Saved entries:
↓

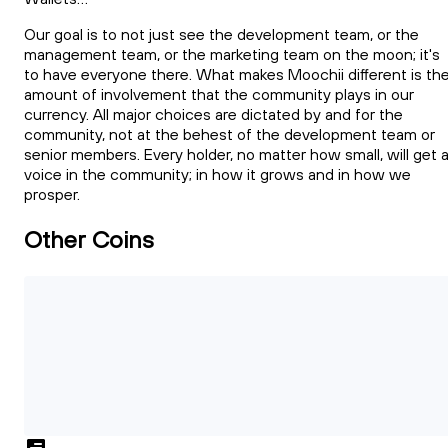
Our goal is to not just see the development team, or the
management team, or the marketing team on the moon; it's
to have everyone there. What makes Moochii different is th
amount of involvement that the community plays in our
currency. All major choices are dictated by and for the
community, not at the behest of the development team or
senior members. Every holder, no matter how small, will get 
voice in the community; in how it grows and in how we
prosper.
Other Coins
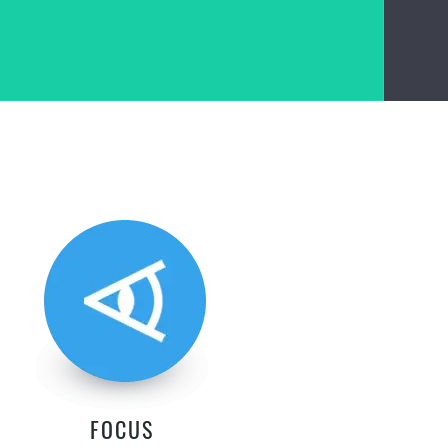
FOCUS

↑

# [Task description]
Nothing but a number is expected here: the number of lines in the entries that include the word "team".

# [Response area]
3